— The task —
In how many lines of the listing does the word "Yûsuf" appear? Reply with the number only.

* * * * * * * * *

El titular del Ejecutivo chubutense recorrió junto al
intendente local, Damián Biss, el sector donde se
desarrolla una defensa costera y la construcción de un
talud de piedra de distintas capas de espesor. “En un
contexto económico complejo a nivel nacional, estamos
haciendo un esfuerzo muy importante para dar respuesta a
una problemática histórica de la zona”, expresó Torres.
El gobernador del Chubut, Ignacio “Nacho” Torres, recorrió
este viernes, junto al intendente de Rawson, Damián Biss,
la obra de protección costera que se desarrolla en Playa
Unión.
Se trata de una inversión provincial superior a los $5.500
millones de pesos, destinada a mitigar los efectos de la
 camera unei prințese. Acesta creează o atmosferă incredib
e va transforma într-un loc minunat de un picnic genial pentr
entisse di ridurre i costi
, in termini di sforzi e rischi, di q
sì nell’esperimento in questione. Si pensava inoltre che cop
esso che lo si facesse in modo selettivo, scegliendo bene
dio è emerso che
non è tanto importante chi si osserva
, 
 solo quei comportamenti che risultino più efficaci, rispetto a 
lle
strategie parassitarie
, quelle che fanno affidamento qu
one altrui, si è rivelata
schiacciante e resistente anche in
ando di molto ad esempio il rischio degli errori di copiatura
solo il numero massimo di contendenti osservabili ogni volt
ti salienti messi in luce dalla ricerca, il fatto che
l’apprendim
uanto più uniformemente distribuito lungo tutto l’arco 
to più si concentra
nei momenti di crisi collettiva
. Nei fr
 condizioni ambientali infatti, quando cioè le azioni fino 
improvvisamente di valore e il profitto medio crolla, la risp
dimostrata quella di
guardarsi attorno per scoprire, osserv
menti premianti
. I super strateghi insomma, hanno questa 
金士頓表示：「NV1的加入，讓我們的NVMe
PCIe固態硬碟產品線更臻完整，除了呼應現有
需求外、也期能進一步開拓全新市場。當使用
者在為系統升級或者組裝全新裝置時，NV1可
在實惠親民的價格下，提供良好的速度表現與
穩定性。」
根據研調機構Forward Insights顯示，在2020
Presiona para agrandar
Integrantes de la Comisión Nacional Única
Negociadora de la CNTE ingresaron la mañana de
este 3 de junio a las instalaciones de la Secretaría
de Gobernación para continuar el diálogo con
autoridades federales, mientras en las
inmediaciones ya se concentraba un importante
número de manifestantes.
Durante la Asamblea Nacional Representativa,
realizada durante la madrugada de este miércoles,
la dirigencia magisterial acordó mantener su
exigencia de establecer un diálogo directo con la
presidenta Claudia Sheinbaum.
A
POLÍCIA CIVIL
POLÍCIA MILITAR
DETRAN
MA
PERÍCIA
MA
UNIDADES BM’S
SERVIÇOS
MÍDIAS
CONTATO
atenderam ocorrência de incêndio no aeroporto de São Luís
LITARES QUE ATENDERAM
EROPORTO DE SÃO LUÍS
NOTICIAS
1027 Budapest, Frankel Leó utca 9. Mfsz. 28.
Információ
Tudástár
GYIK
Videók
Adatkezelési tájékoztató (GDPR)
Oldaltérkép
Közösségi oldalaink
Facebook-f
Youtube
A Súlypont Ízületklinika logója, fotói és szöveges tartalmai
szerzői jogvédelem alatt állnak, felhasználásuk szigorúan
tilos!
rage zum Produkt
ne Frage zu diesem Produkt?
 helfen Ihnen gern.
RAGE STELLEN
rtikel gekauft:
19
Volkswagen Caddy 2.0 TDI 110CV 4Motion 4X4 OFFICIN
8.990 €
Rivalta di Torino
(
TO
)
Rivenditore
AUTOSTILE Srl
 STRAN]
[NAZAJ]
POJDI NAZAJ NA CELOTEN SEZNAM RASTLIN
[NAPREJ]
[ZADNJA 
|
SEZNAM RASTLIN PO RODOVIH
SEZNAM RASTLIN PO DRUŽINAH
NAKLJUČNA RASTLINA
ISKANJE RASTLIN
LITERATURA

* * * * * * * * *

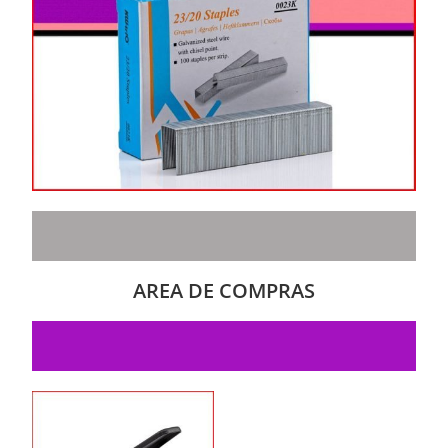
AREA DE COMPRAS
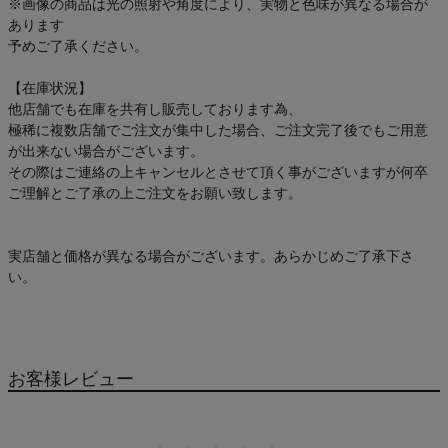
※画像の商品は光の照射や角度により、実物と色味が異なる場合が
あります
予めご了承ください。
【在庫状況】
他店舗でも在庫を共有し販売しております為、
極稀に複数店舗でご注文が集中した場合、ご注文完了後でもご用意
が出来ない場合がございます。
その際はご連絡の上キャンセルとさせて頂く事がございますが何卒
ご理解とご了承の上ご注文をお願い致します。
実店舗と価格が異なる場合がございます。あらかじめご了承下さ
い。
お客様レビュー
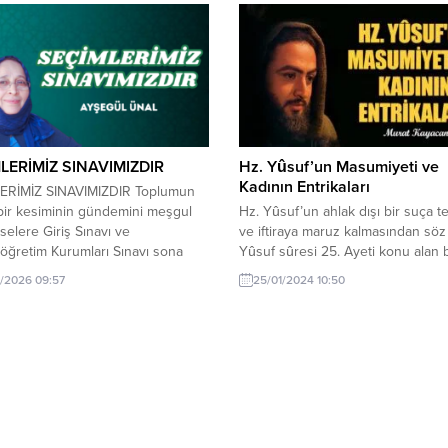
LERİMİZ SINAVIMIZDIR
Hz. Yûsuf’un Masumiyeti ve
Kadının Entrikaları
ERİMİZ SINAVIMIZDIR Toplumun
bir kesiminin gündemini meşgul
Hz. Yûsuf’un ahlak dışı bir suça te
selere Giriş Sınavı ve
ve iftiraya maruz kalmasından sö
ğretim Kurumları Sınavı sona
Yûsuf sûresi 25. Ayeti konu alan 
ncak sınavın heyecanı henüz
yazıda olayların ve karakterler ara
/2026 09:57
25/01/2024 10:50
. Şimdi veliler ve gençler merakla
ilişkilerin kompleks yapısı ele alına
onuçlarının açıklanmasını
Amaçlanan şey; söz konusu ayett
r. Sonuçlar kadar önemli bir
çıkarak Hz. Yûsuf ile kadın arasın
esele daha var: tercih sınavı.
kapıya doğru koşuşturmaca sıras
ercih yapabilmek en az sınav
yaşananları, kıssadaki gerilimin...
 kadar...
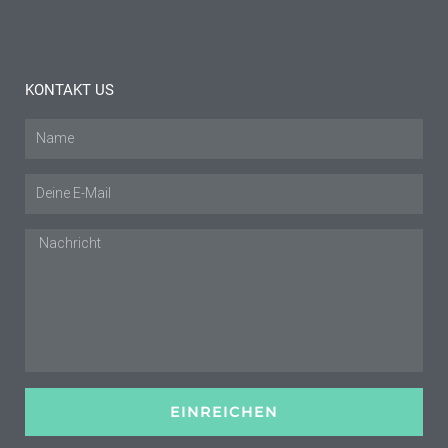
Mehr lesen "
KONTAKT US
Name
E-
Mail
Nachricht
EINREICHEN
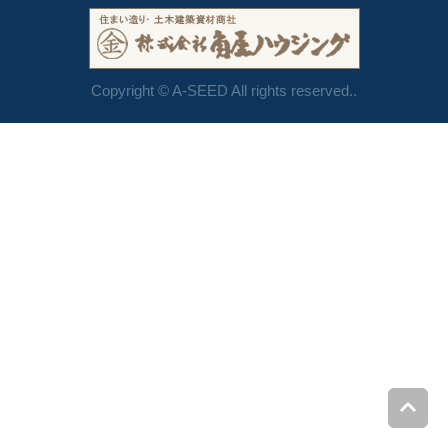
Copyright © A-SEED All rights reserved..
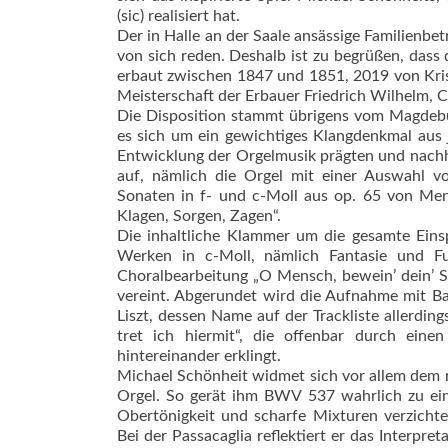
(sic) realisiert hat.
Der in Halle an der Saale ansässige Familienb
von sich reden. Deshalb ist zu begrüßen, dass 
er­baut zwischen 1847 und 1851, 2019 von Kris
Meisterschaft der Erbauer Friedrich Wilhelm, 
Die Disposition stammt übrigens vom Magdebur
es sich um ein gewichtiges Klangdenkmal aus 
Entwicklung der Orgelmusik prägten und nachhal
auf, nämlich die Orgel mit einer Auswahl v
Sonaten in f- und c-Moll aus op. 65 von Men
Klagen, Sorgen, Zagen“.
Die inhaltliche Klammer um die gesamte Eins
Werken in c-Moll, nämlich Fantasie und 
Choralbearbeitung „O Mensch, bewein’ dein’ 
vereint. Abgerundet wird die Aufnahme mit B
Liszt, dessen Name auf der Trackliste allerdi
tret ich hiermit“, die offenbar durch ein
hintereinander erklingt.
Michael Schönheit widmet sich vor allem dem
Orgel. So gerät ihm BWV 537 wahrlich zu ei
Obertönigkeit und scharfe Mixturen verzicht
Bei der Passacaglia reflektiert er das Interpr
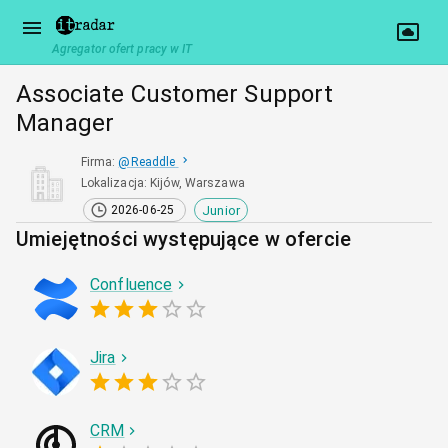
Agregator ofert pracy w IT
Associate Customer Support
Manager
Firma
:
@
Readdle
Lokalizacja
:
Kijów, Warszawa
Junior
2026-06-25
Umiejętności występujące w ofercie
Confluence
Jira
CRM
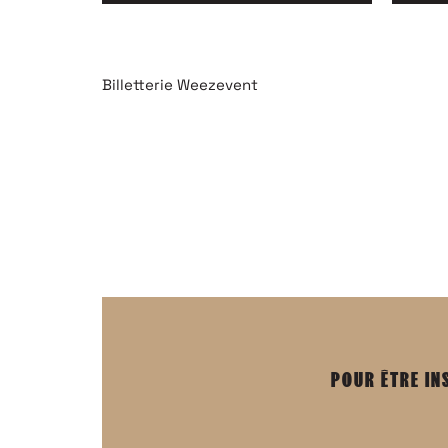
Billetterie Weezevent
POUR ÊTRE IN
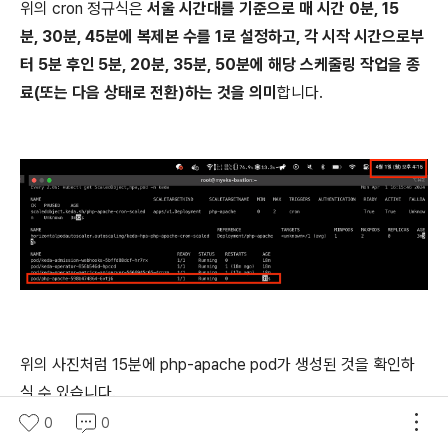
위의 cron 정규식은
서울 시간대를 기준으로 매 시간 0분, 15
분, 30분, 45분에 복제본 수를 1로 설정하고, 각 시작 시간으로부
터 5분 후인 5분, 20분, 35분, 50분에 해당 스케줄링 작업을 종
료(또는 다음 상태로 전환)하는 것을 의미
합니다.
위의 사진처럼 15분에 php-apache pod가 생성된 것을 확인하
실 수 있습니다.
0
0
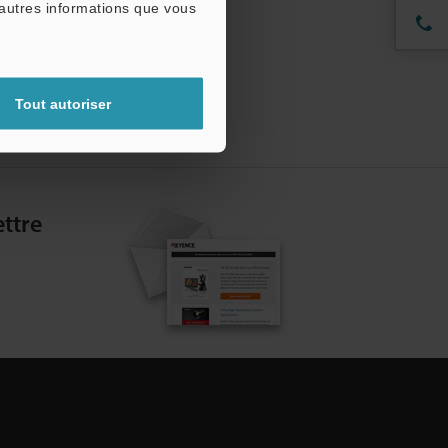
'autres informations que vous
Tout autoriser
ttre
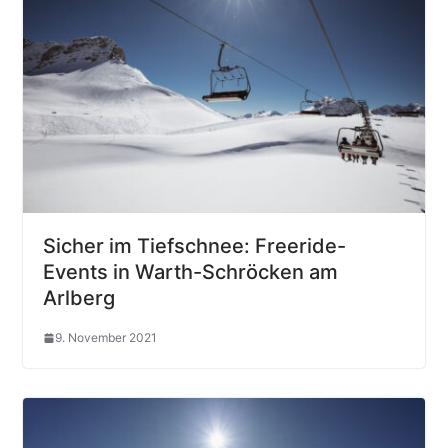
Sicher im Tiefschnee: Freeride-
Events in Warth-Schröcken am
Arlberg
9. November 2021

* * * * * * * * *

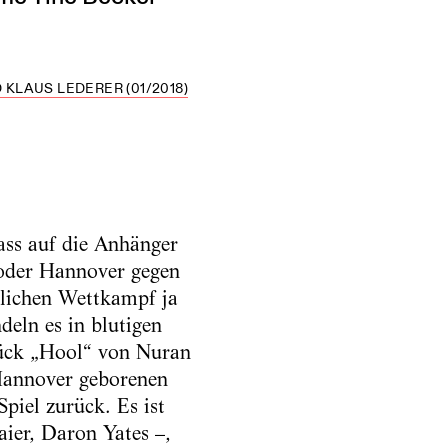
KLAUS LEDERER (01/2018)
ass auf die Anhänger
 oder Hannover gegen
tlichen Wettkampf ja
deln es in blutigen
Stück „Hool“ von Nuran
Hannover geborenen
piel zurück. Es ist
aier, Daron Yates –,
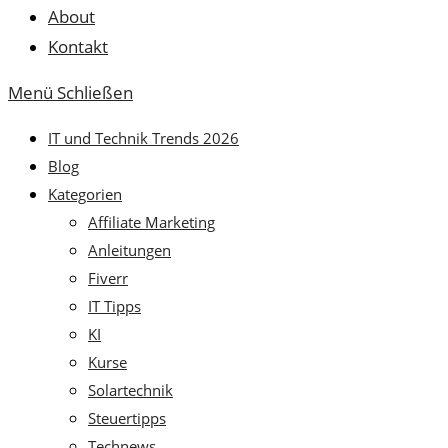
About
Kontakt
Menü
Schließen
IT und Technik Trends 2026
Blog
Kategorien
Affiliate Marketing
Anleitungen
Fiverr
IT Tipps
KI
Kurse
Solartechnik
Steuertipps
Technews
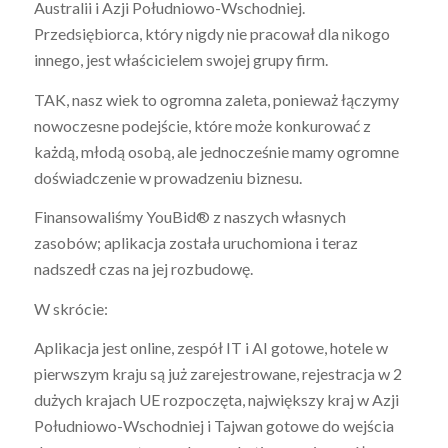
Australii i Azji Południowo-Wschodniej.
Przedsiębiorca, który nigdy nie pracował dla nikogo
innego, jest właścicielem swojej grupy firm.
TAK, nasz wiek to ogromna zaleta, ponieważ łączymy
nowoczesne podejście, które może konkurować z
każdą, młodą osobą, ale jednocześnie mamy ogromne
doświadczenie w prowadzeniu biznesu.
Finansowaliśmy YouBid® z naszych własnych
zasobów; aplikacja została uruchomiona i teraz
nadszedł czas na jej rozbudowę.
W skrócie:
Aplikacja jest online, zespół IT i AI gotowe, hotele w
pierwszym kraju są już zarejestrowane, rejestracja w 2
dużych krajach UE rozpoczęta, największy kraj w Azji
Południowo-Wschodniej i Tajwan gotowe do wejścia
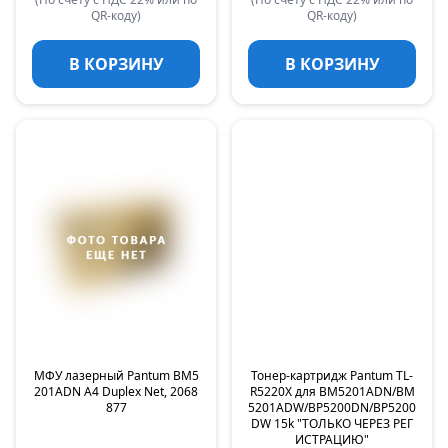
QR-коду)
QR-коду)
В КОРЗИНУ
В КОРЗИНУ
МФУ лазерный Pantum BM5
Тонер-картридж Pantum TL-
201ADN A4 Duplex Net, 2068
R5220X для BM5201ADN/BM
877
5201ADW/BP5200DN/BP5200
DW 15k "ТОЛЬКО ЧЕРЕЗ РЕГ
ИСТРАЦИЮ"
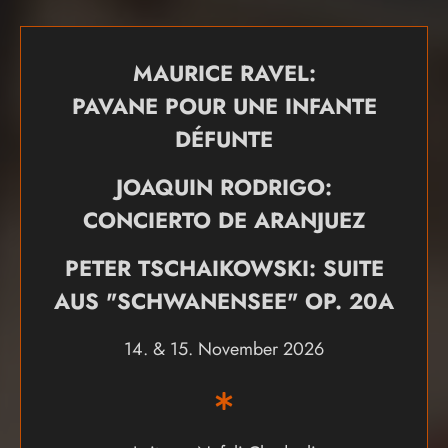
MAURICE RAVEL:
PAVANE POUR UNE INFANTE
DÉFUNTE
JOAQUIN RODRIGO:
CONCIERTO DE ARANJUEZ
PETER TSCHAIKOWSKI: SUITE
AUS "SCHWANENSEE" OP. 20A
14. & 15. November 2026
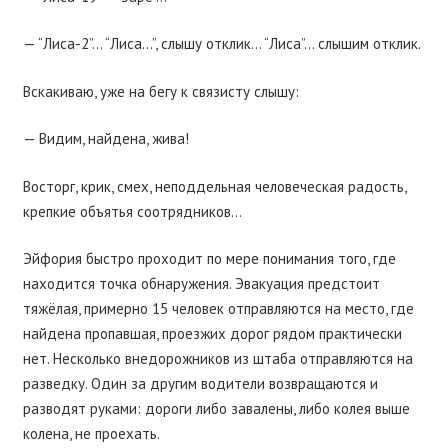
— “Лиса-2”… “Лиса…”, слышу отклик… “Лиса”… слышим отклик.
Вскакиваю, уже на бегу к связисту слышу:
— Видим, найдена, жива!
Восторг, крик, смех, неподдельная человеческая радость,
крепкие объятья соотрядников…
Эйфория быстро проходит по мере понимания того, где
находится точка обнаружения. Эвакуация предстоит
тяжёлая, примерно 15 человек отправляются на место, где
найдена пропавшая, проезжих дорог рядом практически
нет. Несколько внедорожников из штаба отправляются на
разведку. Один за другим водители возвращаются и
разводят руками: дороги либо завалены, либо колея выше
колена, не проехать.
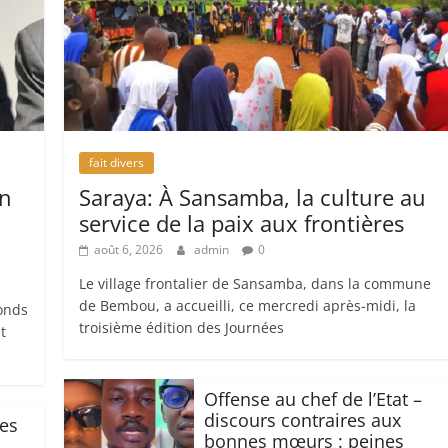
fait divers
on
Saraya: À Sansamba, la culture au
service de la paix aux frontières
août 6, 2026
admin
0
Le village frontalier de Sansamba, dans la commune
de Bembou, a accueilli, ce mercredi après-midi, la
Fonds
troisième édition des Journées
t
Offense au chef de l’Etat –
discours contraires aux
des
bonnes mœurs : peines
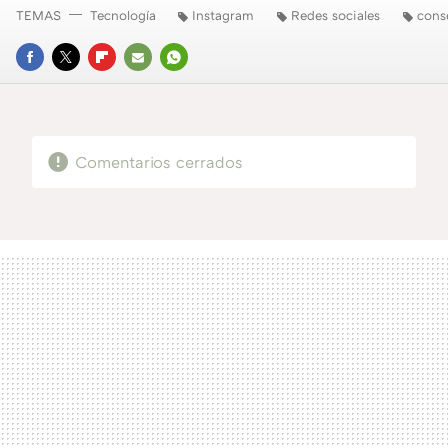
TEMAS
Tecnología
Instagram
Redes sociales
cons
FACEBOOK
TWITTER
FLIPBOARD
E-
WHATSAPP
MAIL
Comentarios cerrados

* * * * * * * * *

— Solution to this problem —
4